### Saved entries:
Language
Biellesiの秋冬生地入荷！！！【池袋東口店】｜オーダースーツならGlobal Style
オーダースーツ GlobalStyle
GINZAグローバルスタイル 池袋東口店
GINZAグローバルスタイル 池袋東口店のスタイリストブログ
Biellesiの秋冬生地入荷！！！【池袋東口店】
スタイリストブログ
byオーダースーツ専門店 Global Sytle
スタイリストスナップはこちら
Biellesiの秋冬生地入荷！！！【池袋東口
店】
---
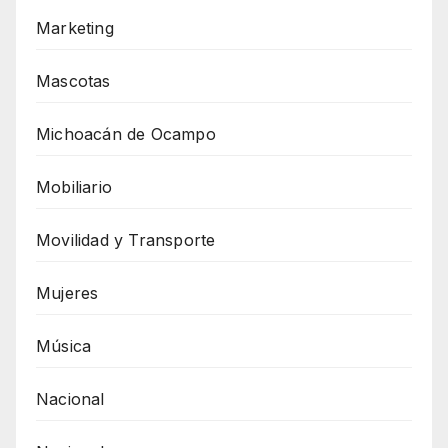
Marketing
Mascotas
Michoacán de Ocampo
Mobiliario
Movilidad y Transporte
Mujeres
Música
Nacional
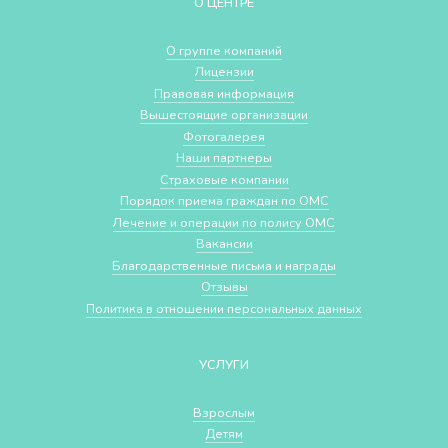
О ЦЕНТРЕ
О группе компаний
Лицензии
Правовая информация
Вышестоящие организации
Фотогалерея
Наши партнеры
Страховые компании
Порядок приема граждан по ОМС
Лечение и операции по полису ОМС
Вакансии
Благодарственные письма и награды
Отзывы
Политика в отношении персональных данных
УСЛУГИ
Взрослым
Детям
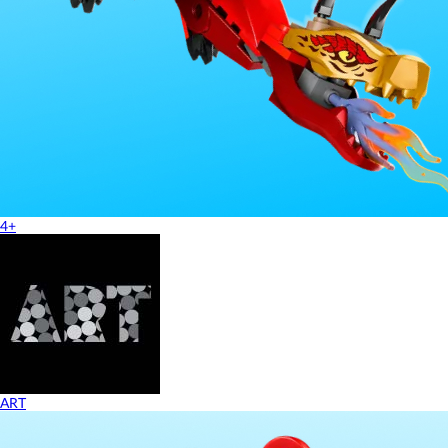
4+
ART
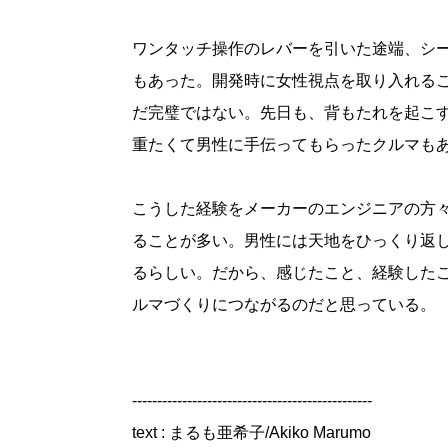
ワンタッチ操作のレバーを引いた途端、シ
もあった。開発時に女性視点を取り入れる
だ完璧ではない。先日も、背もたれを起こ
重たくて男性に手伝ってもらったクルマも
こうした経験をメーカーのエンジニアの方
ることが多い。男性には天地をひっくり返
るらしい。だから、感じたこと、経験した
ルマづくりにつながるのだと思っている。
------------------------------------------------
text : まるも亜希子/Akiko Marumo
==
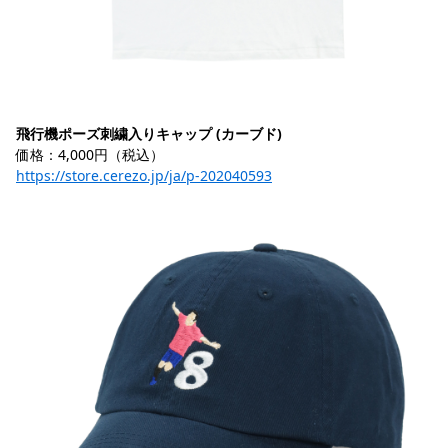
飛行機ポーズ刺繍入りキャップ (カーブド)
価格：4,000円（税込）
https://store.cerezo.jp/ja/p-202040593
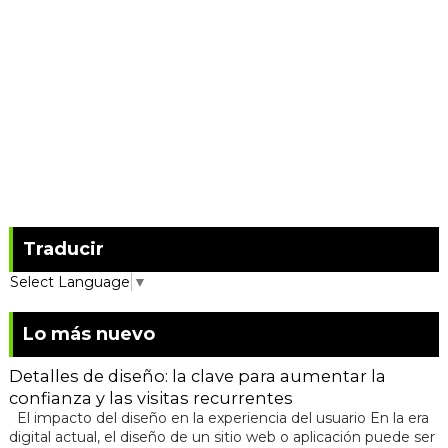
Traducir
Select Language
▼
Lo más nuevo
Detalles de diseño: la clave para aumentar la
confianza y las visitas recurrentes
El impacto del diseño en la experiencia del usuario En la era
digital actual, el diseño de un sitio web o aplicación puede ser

### What you will do:
Look through the entries above. Copy each line in which the string "diseño" occurs.

### Solution:
Detalles de diseño: la clave para aumentar la
El impacto del diseño en la experiencia del usuario En la era
digital actual, el diseño de un sitio web o aplicación puede ser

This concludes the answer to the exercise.